Intentionally causing one's own death, or suicide, is a rejection of God's sovereignty and loving plan. It is a refusal of love for self, the denial of a natural instinct to live, a flight from the duties of justice and charity owed to one's neighbor and to society.
According to the Natural Moral Law, imprinted on each man’s heart, nothing and no one can permit in any way the killing of an innocent human being, whether a fetus or an embryo, an infant or an adult, an old person, or one suffering from an incurable disease, or a person who is dying. Furthermore, the moral law forbids that a person request this act of killing, either for himself or for another person entrusted to his care. Nor can any authority legitimately recommend or permit such an action. For it is a a question of the violation of the divine law, an offense against the dignity of the human person, a crime against life, and an attack on humanity. The moment a positive law deprives a category of human beings of the protection which civil legislation ought to accord them, the state is denying the equality of all before the law.
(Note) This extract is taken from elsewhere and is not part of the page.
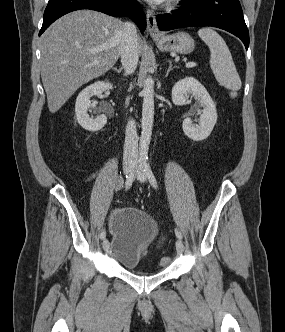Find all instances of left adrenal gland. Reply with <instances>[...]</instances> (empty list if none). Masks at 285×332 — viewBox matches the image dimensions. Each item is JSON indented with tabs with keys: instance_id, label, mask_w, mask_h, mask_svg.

In the Netherlands, a policy originally encompassing only persistent requests for death from hopelessly suffering and dying patients has steadily expanded so that physicians have been allowed to kill patients who were physically healthy and handicapped children who never asked for death.
Dr. Eduard Verhagen, often referred to as “Dr. Death” has become famous in Europe for having presided over the medically induced deaths of four extraordinarily ill newborns. Verhagen describes himself as a bearer of peace and happiness to children. “When these suffering little ones die”, he says, “the child goes to sleep. . . . It's beautiful in a way. . . . They're children who are severely ill and in great pain. It is after they die that you see them relaxed for the first time. You see their faces in a way they should be for the first time.” The Netherlands stands as a stark reminder of the slippery slope leading from supposedly limited killing to a broader culture of death.
There exists in contemporary culture a certain Promethean attitude which leads people to think that they can control life and death by taking the decisions about them into their own hands. What really happens in this case is that the individual is overcome and crushed by a death deprived of any prospect of meaning or hope.
What any sick person needs, besides medical care, is love - the human and supernatural warmth provided by those close to him such as family, nurses and doctors.
Terry Schiavo’s public “execution” is a strong reminder that euthanasia, understood as an action or an omission which of itself or by intention causes death, is senseless and inhumane and should be opposed in all its forms.